Your cousins the Duff-Gordons[526] were at Bowood. I think her anything but agreeable, but I strongly suspect that instead of our cutting her, she was quietly cutting all of us, merely because she thinks women tiresome. At least, I think there is so little good done by being rude to anybody, that I try to be civil to her, but was repulsed with immense loss. She came down to luncheon every day in a pink striped shirt, with the collar turned down over a Belcher handkerchief, a man’s coat made of green plaid, and a black petticoat. Lord Grey always called her the Corsair; but she was my idea of something half-way between a German student and an English waterman, that amounts to a débardeur. Whatever that may be, I do not know.
London seems quite empty, the 4th Nr. of Dombey has given me infinite pleasure, and I think even you must like that school. Just Villiers’s case at King’s College.

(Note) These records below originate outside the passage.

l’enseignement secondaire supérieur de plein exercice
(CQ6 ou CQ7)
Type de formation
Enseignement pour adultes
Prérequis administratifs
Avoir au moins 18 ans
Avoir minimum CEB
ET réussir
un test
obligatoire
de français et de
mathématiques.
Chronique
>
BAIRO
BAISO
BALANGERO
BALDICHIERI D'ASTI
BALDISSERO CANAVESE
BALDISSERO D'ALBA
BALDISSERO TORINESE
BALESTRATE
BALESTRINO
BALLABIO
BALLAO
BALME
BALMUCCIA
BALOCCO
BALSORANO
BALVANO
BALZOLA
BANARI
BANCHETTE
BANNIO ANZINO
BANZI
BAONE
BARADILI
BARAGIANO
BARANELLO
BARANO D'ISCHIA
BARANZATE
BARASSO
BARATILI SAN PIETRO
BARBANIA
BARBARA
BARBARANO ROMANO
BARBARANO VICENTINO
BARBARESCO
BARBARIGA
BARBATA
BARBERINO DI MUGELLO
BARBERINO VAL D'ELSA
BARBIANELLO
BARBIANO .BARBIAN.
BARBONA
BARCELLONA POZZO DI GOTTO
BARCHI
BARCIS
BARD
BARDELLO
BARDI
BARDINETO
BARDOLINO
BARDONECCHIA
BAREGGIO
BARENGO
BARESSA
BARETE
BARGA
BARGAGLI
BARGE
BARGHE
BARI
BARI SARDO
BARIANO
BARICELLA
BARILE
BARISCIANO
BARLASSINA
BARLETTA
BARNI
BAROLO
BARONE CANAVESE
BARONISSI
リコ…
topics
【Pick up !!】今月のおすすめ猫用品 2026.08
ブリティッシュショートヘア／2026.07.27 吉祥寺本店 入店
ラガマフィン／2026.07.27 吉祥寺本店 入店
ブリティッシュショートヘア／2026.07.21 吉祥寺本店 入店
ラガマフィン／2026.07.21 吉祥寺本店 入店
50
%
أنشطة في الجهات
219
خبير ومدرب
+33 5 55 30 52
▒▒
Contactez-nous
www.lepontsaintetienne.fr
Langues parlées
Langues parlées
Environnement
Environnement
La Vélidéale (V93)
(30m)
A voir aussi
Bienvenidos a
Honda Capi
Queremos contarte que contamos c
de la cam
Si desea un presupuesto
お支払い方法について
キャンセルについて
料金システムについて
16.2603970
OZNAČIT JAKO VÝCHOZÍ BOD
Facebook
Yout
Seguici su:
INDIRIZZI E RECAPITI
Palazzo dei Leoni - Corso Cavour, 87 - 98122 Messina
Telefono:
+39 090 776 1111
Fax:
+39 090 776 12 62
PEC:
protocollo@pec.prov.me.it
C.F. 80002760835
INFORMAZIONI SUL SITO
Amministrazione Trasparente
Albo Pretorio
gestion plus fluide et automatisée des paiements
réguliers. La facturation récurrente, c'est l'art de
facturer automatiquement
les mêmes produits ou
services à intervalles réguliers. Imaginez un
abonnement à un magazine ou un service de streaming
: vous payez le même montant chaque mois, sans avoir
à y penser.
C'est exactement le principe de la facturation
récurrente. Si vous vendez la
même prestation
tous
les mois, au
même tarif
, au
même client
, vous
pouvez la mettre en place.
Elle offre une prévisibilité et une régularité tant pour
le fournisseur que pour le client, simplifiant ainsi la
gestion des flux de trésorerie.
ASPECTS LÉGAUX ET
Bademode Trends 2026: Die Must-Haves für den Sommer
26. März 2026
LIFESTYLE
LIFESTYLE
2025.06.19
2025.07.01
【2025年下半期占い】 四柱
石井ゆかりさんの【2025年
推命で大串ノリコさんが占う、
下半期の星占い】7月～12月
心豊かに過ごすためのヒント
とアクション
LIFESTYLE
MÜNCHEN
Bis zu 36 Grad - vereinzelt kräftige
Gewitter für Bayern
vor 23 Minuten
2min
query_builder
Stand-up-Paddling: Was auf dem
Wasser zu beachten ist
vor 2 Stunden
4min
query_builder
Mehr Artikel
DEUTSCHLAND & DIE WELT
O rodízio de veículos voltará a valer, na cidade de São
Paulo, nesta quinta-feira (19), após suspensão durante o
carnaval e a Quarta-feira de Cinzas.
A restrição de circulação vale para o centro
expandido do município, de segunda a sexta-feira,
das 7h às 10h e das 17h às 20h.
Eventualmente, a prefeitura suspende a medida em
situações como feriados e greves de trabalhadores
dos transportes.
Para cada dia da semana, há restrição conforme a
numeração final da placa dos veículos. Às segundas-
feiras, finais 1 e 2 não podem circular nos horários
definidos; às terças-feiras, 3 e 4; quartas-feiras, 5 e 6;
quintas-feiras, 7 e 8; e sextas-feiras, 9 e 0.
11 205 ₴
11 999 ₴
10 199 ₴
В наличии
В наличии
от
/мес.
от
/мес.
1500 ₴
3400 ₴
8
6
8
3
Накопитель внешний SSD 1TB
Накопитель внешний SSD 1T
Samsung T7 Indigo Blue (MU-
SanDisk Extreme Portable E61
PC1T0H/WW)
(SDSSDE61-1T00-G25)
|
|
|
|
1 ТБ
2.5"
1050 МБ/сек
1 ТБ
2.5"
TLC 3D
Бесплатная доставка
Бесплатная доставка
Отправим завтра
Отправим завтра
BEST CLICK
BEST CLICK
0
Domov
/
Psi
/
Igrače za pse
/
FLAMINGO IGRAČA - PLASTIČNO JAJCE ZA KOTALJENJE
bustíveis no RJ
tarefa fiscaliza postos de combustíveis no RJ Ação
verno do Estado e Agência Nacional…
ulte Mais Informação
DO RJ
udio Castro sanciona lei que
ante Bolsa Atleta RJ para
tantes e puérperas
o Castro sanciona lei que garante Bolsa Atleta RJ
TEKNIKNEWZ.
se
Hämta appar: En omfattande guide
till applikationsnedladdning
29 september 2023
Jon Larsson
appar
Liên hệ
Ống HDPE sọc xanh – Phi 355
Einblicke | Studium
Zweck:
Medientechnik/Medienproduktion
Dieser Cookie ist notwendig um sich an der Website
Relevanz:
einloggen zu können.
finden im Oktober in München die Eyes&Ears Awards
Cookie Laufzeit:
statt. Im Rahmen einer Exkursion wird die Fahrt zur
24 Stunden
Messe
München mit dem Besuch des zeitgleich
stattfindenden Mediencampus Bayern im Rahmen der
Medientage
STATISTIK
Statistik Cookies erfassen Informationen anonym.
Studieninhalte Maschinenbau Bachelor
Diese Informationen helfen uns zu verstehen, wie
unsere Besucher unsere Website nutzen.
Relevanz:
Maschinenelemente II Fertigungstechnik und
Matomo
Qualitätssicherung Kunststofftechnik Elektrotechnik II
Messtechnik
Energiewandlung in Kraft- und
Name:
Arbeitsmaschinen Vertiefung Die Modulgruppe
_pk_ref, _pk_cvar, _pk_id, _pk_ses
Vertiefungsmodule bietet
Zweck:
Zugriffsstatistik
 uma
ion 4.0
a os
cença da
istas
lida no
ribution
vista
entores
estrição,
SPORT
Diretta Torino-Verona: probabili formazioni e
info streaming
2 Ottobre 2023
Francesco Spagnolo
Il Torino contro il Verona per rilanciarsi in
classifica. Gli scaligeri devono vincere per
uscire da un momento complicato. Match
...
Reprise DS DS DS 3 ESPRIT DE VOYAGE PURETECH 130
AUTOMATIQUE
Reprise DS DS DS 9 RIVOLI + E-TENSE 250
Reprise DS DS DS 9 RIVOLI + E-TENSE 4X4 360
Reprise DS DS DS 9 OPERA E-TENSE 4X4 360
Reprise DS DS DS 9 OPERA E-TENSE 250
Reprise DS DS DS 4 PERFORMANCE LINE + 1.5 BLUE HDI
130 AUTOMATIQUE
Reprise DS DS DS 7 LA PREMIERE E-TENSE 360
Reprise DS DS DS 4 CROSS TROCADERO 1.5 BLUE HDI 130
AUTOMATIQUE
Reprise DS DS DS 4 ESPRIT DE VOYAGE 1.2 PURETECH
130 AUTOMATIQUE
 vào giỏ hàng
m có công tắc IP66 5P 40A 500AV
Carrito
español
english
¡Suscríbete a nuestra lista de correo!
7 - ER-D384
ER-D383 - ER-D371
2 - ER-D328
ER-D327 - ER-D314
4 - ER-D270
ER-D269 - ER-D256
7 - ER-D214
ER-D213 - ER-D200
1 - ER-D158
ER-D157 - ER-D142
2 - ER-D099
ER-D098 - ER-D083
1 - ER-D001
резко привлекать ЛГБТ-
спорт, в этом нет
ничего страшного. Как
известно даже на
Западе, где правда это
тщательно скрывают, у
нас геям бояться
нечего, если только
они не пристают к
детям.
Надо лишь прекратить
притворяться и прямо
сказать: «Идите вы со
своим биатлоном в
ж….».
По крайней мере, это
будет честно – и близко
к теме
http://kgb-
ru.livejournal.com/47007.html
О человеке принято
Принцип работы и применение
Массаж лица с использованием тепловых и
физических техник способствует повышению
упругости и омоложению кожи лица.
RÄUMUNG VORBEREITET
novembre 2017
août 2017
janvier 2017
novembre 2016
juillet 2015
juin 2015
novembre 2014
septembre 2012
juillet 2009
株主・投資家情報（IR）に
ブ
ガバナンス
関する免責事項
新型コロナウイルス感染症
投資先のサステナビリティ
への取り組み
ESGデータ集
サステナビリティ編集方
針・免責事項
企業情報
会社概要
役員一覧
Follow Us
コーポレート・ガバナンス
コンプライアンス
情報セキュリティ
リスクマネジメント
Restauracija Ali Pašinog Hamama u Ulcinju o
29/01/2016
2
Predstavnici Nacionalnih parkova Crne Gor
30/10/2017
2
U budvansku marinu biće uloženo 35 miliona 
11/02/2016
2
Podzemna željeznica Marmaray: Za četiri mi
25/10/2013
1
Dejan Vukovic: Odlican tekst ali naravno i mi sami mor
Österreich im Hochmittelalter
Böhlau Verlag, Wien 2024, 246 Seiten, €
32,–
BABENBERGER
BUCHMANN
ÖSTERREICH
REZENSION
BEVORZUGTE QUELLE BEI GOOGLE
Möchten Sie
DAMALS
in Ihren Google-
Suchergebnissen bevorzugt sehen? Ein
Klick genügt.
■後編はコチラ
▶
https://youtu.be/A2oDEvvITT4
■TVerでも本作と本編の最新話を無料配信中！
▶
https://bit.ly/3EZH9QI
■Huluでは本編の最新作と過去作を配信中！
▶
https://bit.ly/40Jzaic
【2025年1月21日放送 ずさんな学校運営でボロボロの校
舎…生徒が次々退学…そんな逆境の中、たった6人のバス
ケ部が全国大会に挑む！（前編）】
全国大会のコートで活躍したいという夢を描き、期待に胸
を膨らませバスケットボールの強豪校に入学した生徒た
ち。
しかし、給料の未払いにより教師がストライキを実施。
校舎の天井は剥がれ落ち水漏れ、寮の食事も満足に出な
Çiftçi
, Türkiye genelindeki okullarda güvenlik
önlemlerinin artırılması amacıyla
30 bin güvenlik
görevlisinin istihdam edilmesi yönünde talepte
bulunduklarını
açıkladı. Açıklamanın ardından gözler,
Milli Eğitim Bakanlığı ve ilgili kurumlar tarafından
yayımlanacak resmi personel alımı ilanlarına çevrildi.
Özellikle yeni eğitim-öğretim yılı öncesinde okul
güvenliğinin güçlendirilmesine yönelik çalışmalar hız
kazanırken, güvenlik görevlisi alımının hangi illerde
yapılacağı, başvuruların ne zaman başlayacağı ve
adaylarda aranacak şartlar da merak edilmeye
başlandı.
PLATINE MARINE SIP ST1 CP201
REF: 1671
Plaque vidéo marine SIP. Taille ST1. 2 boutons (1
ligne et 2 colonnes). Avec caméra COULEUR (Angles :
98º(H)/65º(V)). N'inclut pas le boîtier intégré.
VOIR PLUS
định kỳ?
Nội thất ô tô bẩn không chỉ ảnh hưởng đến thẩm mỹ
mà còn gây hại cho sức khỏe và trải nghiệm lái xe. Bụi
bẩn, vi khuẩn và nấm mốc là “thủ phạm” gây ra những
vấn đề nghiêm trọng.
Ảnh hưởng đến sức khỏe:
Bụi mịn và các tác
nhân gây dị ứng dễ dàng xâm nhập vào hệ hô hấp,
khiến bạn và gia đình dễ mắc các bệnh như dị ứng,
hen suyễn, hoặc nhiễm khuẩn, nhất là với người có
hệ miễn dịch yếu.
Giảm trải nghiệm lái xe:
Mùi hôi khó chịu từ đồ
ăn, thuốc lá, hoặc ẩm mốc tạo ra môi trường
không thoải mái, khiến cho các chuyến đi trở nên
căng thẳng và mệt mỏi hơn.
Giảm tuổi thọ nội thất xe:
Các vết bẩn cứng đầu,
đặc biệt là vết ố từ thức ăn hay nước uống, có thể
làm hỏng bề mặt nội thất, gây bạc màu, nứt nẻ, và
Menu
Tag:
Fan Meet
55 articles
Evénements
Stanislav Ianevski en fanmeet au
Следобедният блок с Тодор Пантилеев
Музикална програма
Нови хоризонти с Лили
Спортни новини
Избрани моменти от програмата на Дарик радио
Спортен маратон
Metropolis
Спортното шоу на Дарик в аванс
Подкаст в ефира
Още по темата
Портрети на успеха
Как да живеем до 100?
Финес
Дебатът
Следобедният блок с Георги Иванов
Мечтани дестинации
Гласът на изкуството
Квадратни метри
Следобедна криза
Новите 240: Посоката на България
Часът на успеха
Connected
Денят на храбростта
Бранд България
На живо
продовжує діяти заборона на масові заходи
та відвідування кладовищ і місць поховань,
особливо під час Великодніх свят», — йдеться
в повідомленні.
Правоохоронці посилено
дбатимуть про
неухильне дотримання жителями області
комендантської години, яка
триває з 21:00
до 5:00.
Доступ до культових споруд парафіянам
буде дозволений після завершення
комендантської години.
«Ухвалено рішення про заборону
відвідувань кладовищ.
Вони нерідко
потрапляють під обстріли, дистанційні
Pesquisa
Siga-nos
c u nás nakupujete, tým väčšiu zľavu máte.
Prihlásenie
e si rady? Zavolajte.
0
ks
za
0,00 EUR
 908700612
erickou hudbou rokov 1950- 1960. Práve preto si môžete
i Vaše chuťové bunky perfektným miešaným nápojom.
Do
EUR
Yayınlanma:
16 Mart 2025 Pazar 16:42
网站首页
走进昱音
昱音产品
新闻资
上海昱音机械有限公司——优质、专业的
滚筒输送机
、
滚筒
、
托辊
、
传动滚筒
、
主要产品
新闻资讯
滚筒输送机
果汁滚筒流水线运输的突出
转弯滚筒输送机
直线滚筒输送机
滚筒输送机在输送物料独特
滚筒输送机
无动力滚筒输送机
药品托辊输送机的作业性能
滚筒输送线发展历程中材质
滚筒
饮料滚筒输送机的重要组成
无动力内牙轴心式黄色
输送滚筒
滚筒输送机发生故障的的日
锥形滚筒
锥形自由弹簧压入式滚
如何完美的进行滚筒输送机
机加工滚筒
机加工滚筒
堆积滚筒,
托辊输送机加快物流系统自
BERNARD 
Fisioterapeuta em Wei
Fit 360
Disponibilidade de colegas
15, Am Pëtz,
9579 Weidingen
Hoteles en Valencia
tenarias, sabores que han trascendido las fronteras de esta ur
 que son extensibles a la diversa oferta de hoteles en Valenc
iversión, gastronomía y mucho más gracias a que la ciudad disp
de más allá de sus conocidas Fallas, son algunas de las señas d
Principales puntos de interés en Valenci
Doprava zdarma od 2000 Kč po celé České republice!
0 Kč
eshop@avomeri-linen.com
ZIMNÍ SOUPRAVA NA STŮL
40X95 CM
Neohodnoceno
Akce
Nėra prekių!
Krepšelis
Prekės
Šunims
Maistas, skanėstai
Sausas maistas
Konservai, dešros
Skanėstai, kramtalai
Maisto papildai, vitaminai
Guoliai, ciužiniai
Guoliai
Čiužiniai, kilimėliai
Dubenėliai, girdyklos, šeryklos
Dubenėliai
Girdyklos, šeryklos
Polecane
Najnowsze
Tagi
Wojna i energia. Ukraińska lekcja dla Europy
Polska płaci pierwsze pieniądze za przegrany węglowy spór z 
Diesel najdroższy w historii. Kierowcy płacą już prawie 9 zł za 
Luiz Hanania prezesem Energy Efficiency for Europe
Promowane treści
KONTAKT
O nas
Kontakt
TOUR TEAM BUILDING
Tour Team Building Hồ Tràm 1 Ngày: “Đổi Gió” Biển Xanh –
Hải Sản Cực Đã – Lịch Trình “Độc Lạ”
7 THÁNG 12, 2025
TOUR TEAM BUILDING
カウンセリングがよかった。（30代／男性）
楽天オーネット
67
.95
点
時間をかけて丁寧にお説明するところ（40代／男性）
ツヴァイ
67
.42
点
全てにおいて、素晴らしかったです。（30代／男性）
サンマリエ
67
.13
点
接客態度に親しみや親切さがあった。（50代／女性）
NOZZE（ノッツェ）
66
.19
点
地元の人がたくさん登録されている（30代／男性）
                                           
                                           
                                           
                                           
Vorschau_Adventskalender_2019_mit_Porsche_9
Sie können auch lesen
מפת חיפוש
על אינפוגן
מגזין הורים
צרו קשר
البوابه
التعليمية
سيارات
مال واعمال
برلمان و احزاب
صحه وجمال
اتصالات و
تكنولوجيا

I presume you are at the Grove. Love to all there—at least not all, but a selection. Your ever affectionate
E. E.
Miss Eden to Lady Theresa Lewis.
ADMIRALTY
[Monday, 1848].
MY DEAREST THERESA, I was not standing out this time for the sake of a letter; but, in the first place, I thought you were to be in town again before this, and then I have been so poorly that writing was a great exertion. It is five weeks to-morrow since I have had a breath of fresh air, and now I have taken entirely to the sofa, and do not attempt sitting up, even to meals. When I do, the second course generally consists of a fainting fit, or some little light delicacy of that sort. So now you see why I did not write; it would not have been égayant for your holidays. And illness always seems to me such an immediate visitation from God that it never frets me as many other little travers do, which might have been avoided by a little more sense or conduct.
Lord Auckland seems quite satisfied with the efficient state of the Navy, notwithstanding the loss of that poor Avenger.[527] I saw such an interesting private letter to-day from the gunner who was saved, stating so simply his escape and difficulties, not making half the fuss that we should if the carriage had been overturned and we had had to walk half a mile home.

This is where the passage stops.